Do you always need index on WHERE column ?
I believe we wrote about this before, but this topic popups again and again.
Today I've read opinion that if we have clause WHERE has_something=1 we should have index on column `has_something` (the column has two values 0 and 1).
In reality the right answer is not so simple.
Let's look next table
-
CREATE TABLE `testr` (
-
`id` int(10) UNSIGNED NOT NULL AUTO_INCREMENT,
-
`name` varchar(32) NOT NULL,
-
`has_something` tinyint(3) UNSIGNED NOT NULL,
-
PRIMARY KEY (`id`),
-
KEY `has_something` (`has_something`)
-
) ENGINE=MyISAM
with 20.000.000 records.
And in first case has_something=0 for 90% of rows (with random distribution)
-
mysql> SELECT cnt0/cnt FROM (SELECT count(*) cnt0 FROM testr WHERE has_something=0) t, (SELECT count(*) cnt FROM testr) t1;
-
+----------+
-
| cnt0/cnt |
-
+----------+
-
| 0.9001 |
-
+----------+
-
1 row IN SET (7.56 sec)
Let's check execution time with and without index
mysql> select count(name) from testr force key (has_something) where has_something=0;
+-------------+
| count(name) |
+-------------+
| 18001245 |
+-------------+
1 row in set (35.96 sec)
mysql> select count(name) from testr ignore key (has_something) where has_something=0;
+-------------+
| count(name) |
+-------------+
| 18001245 |
+-------------+
1 row in set (10.46 sec)
As you see with index the time is by 3.5 times slower.
Good that mysql in this case choose do not use index
-
mysql> EXPLAIN SELECT count(name) FROM testr WHERE has_something=0;
-
+----+-------------+-------+------+---------------+------+---------+------+----------+-------------+
-
| id | select_type | TABLE | type | possible_keys | KEY | key_len | ref | rows | Extra |
-
+----+-------------+-------+------+---------------+------+---------+------+----------+-------------+
-
| 1 | SIMPLE | testr | ALL | has_something | NULL | NULL | NULL | 15000000 | USING WHERE |
-
+----+-------------+-------+------+---------------+------+---------+------+----------+-------------+
-
1 row IN SET (0.00 sec)
Let look the case when has_something = 0 for 50% of rows.
mysql> select count(name) from testr force key (has_something) where has_something=0;
1 row in set (20.27 sec)
mysql> select count(name) from testr ignore key (has_something) where has_something=0;
1 row in set (10.62 sec)
query with index is still 2 times slower.

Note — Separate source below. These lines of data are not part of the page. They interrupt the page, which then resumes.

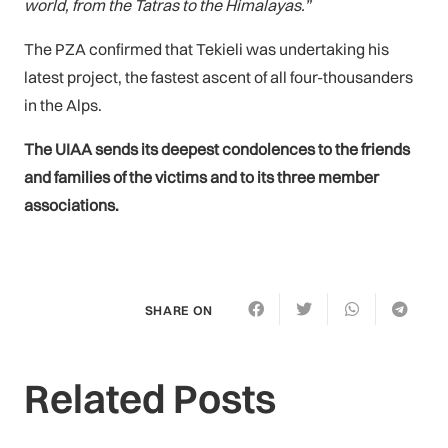
world, from the Tatras to the Himalayas.”
The PZA confirmed that Tekieli was undertaking his
latest project, the fastest ascent of all four-thousanders
in the Alps.
The UIAA sends its deepest condolences to the friends
and families of the victims and to its three member
associations.
SHARE ON
Related Posts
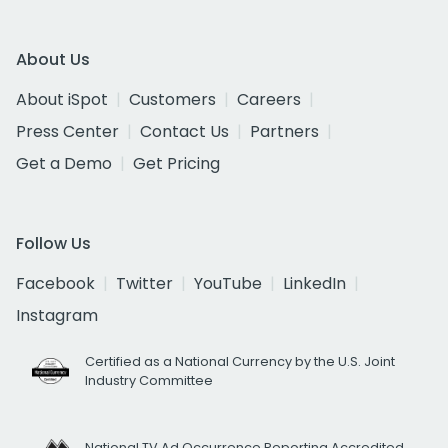
About Us
About iSpot
Customers
Careers
Press Center
Contact Us
Partners
Get a Demo
Get Pricing
Follow Us
Facebook
Twitter
YouTube
LinkedIn
Instagram
Certified as a National Currency by the U.S. Joint
Industry Committee
National TV Ad Occurrence Reporting Accredited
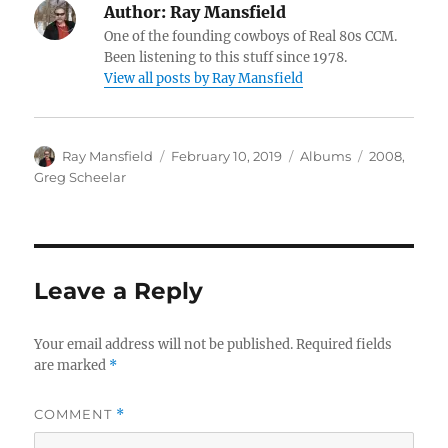
Author:
Ray Mansfield
One of the founding cowboys of Real 80s CCM.
Been listening to this stuff since 1978.
View all posts by Ray Mansfield
Author
Posted
Categories
Tags
Ray Mansfield
February 10, 2019
Albums
2008
,
on
Greg Scheelar
Leave a Reply
Your email address will not be published.
Required fields
are marked
*
COMMENT
*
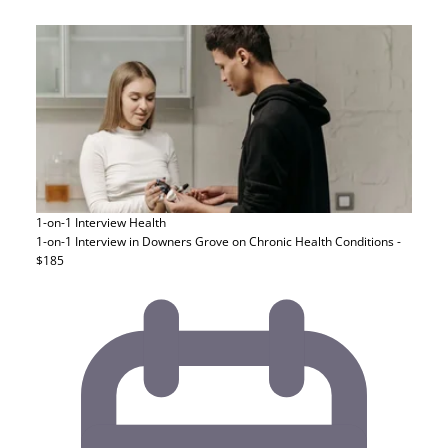
1-on-1 Interview
Health
1-on-1 Interview in Downers Grove on Chronic Health Conditions -
$185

and this time mysql is going to use index in execution plan:
-
mysql> EXPLAIN SELECT count(name) FROM testr WHERE has_something=0; +----+-------------+-------+------+---------------+---------------+---------+-------+---------+-------+
-
| id | select_type | TABLE | type | possible_keys | KEY | key_len | ref | rows | Extra |
-
+----+-------------+-------+------+---------------+---------------+---------+-------+---------+-------+
-
| 1 | SIMPLE | testr | ref | has_something | has_something | 1 | const | 8890716 | |
-
+----+-------------+-------+------+---------------+---------------+---------+-------+---------+-------+
-
1 row IN SET (0.00 sec)
What about 30% rows with has_something=0 ?

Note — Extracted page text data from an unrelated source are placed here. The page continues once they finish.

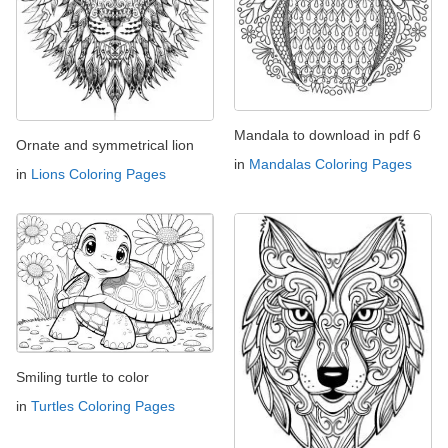
Mandala to download in pdf 6
Ornate and symmetrical lion
in
Mandalas Coloring Pages
in
Lions Coloring Pages
Smiling turtle to color
in
Turtles Coloring Pages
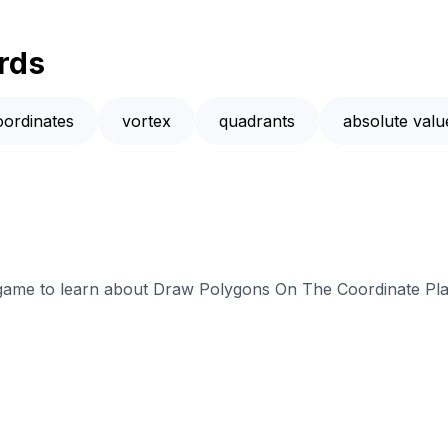
rds
oordinates
vortex
quadrants
absolute valu
e game to learn about Draw Polygons On The Coordinate Pla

mysql> select count(name) from testr force key (has_something) where has_something=0;
1 row in set (12.36 sec)
mysql> select count(name) from testr ignore key (has_something) where has_something=0;
1 row in set (10.51 sec)
Still query without index is faster.
And finally for case with 20% rows with has_someting=0
mysql> select count(name) from testr force key (has_something) where has_something=0;
1 row in set (8.39 sec)
mysql> select count(name) from testr ignore key (has_something) where has_something=0;
1 row in set (10.43 sec)
So only in the last case we really need the index on column `has_something`
14 Comments











del.icio.us
digg
Very surprising for me! Can you explain the result?
Comment :: August 28, 2007 @ 12:17 pm
Christoph,
The reason why index scan is slower than table scan is that in case of the index scan the MySQL needs to perform more operations like :
read index, get pointer to row, get data from row,
that adds overhead to the operations.
In case of table scan MySQL just goes trough the table and read all rows in continuous mode.
When count of scanned rows more than 20% (in our example) the overhead of index scan makes it non-effective.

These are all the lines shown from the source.